Similar to case 1, RSS memory is very low.

6. Conclusion

  • We compared TickTockDB with OpenTSDB on X86 (2 vCPUs, 4GB memory, 5400rpm HDD) using backfill scenarios in which clients write data to TickTockDB back to back in three formats (i.e., Json, put, line) through HTTP.
  • In case 1 (2k cardinality, 10 data points/request), the throughputs of OpenTSDB and TickTockDB are 69,685 and 688,141 data points/second, respectively, in Json format. TickTockDB can reach 824,698 data points/second with line format.
  • In case 2 (100k cardinality, 50 data points/request), TickTockDB can reach 3M data points/second with line format, as CPUs resource are completely taken advantage of.

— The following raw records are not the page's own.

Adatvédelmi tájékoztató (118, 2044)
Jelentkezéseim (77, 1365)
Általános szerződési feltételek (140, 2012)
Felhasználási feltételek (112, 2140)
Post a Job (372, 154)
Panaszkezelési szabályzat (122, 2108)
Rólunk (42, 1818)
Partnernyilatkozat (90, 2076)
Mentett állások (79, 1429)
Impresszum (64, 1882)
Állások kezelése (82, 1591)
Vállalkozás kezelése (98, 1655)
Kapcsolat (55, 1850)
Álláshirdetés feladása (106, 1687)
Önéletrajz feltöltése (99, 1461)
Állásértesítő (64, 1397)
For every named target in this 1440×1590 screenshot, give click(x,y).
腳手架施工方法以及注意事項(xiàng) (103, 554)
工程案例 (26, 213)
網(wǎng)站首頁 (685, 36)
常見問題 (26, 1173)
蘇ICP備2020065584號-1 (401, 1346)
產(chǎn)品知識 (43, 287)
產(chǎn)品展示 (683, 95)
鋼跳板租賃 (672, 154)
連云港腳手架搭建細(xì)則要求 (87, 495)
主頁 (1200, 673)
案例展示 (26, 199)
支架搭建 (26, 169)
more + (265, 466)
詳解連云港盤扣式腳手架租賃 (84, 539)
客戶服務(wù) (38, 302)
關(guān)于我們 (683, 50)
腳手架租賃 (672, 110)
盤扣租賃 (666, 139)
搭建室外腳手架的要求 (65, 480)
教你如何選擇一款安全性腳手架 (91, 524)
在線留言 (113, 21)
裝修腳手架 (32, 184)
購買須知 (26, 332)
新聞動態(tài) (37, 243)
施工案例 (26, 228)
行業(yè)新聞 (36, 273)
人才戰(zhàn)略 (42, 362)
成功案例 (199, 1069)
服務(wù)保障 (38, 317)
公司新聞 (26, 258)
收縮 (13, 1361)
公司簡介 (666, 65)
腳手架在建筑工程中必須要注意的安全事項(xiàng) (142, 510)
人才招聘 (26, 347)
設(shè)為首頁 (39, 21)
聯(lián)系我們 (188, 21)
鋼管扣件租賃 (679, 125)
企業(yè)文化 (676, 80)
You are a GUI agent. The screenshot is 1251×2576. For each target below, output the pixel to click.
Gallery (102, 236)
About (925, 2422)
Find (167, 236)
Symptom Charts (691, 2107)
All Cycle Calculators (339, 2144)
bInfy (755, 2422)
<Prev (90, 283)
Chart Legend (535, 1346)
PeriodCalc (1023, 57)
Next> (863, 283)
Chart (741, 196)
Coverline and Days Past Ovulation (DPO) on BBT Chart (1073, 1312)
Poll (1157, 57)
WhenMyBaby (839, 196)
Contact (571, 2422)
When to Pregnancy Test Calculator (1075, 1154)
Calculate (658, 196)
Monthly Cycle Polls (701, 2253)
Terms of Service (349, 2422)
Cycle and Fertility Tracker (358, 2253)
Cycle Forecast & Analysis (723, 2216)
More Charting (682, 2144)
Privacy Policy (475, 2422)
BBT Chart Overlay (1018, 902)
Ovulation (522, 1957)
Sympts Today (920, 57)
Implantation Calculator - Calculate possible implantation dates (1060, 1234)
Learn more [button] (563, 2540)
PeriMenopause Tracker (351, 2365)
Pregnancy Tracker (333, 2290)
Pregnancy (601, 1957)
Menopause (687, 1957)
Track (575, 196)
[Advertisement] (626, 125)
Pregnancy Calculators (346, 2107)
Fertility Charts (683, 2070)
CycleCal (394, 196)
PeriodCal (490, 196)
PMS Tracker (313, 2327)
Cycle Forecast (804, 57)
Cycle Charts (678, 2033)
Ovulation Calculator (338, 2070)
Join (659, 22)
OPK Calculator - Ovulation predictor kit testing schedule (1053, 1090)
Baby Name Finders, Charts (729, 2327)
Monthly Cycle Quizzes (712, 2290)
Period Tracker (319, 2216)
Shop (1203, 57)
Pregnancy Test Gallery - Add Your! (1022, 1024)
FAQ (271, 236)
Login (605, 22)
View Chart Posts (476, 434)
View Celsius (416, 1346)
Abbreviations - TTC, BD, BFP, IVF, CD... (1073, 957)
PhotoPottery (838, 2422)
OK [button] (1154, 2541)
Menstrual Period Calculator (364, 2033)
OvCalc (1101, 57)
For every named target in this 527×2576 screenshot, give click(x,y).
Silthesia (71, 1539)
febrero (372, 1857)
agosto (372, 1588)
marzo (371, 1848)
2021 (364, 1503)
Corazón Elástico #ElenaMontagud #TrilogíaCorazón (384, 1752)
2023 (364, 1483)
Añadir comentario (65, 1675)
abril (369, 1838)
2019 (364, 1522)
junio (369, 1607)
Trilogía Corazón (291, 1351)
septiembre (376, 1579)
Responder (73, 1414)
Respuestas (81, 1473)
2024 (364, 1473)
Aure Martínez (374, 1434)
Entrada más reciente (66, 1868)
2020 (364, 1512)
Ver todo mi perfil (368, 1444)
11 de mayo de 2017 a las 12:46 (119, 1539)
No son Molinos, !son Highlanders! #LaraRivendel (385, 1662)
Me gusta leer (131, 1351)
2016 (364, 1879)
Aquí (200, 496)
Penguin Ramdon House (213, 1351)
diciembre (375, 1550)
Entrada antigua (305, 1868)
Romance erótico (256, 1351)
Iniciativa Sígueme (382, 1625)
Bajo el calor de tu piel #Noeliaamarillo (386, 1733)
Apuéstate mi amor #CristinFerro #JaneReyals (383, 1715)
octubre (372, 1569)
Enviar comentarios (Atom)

  • In both cases, the bottleneck is CPU for both OpenTSDB and TickTockDB. Memory is also another bottleneck to OpenTSDB.
  • We suggest to use Influx-line format in TickTockDB, as it is more efficient than the other two formats, hence higher throughput and lower response time in average (Influx-line : OpenTSDB put : OpenTSDB json throughput = 3.0M : 2.1M : 1.4M data points/second).